_RECORDS TO USE_.
____
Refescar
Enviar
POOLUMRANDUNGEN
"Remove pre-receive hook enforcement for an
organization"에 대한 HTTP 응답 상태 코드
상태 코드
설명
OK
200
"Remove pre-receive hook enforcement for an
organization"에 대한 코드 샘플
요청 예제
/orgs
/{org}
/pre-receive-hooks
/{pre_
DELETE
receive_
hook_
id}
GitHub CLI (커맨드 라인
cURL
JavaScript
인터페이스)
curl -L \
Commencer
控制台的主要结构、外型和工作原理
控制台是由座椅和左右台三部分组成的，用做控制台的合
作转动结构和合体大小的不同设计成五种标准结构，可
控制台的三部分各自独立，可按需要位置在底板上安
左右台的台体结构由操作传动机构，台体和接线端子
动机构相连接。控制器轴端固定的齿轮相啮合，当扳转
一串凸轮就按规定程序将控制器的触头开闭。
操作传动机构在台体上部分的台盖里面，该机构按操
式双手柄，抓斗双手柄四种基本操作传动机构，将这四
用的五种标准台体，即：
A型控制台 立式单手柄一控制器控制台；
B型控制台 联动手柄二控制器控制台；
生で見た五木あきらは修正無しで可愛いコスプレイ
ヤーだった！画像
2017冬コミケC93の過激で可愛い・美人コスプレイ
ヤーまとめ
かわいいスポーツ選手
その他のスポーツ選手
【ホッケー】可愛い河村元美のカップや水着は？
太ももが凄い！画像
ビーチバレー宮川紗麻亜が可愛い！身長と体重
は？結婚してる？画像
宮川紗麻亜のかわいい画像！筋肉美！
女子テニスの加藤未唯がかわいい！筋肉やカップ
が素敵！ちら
____
_DIRECTIONS_.
Among the lines above, some may hold the string "organization". State how many, giving the number alone.

_OUTPUT OF THE TASK_.
2